San Francisco-based, cloud-storage provider Dropbox, led by founder and CEO Drew Houston, began trading on NASDAQ today, March 23, with an initial share price of $21 -- higher than many expected. While the IPO places Dropbox's (DBX) value at nearly $9.2 billion, that's still somewhat lower than the $10 billion valuation DropBox had during its last round of private funding in 2014.

With individuals and businesses alike generating and managing ever-more data -- think everything from expense reports and vacation selfies to term papers and customer service records -- few can doubt there's a real market for cloud-based storage services like Dropbox. But the 11-year-old company's initial public offering today opens up a wide variety of new questions regarding Wall Street's expectations for the firm.

Among those questions: Can Dropbox move a larger segment of its users from free consumer accounts to paid premium services? Does Dropbox offer enough appeal for enterprise users with more demanding technology and service requirements? And, can Dropbox differentiate itself enough from a very large field of competitors to make it as a publicly traded company?

Large User Base, Though Not All Paid

Founded in 2007, Dropbox has expanded its initial cloud-based file sharing and storage offering through a variety of partnerships and acquisitions. It currently claims some 500 million users, although many are consumers with free subscriptions. The company's total paid user base of 11 million includes around 150,000 businesses.

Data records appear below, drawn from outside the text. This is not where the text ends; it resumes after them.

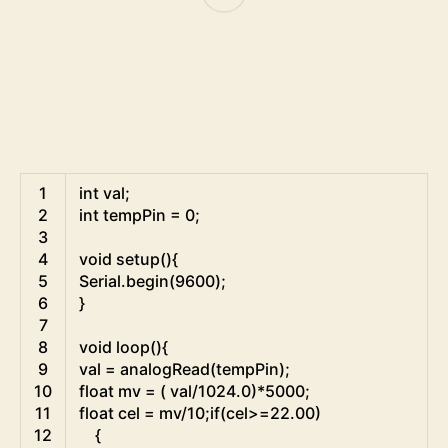
Arduino
1
int
val
;
2
int
tempPin
=
0
;
3
4
void
setup
(
)
{
5
Serial
.
begin
(
9600
)
;
6
}
7
8
void
loop
(
)
{
9
val
=
analogRead
(
tempPin
)
;
10
float
mv
=
(
val
/
1024.0
)
*
5000
;
11
float
cel
=
mv
/
10
;
if
(
cel
>=
22.00
)
12
{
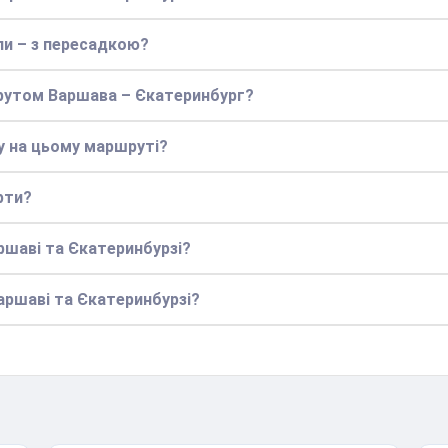
ли – з пересадкою?
шрутом Варшава – Єкатеринбург?
у на цьому маршруті?
рти?
ршаві та Єкатеринбурзі?
Варшаві та Єкатеринбурзі?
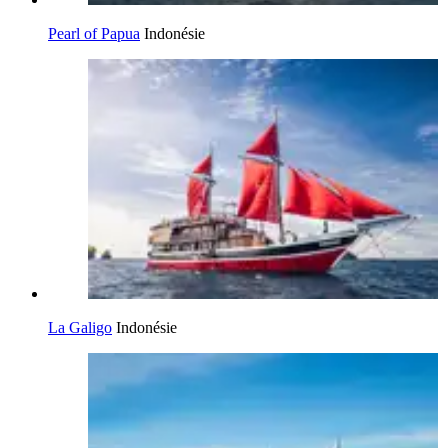
Pearl of Papua
Indonésie
La Galigo
Indonésie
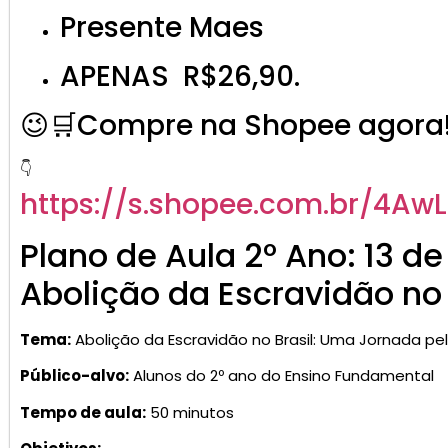
Presente Maes
APENAS R$26,90.
😉🛒Compre na Shopee agora
👇
https://s.shopee.com.br/4Aw
Plano de Aula 2º Ano: 13 d
Abolição da Escravidão no 
Tema:
Abolição da Escravidão no Brasil: Uma Jornada pe
Público-alvo:
Alunos do 2º ano do Ensino Fundamental
Tempo de aula:
50 minutos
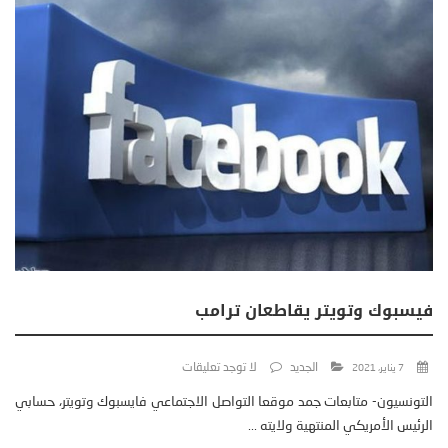
فيسبوك وتويتر يقاطعان ترامب
الجديد
لا توجد تعليقات
7 يناير، 2021
التونسيون- متابعات جمد موقعا التواصل الاجتماعي فايسبوك وتويتر، حسابي
الرئيس الأمريكي المنتهية ولايته ...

In its July 2017 Magic Quadrant report on content collaboration platforms, analyst firm Gartner placed Dropbox in the "Leader" category along with competitors like Box, Microsoft, Citrix, and Google. Gartner rated Dropbox highly for the speed and reliability of its software, but offered cautions about Dropbox technical support and integration capabilities. It also noted that, unlike some storage providers, Dropbox does not allow customers to use its services via hybrid IT or on-premises deployments.

"Dropbox Business is a good fit for organizations aiming to enable modern file productivity and collaboration with external parties, prioritizing on user experience and flexibility," Gartner said in its report. "In fact, with this enterprise offering, organizations can pursue broad user acceptance, particularly when users are familiar with Dropbox's service as a personal tool and [are] accustomed to working with it."

Gradual Growth or Eventual Giant?

In its analysis yesterday, Barron's envisioned two possible futures for the publicy-traded company's continued growth: a gradual development in which ever-more features lead more customers to opt for paid subscriptions, or an evolution into becoming the leading choice for cloud-based data storage.

"Dropbox has partnerships with cloud computing companies like Salesforce," Barron's noted. That could some day make it "a kind of critical infrastructure that spans the different compute clouds," from Amazon Web Services to Microsoft's Azure to Google Cloud, "to new clouds not yet built."

In an interview today with Morningstar, equity analyst Jeremy Glaser said Dropbox's offering is no longer as innovative as it was when it first launched. Glaser characterized Dropbox in its current form as more of a commoditized, consumer-focused company than a competitor like Box, which specializes in enterprise storage.

"I think it really comes down to executing on the enterprise front," Glaser said. "If they show that they can integrate themselves with large businesses who will continue using the product, we think that could create some switching costs down the line and really help them financially."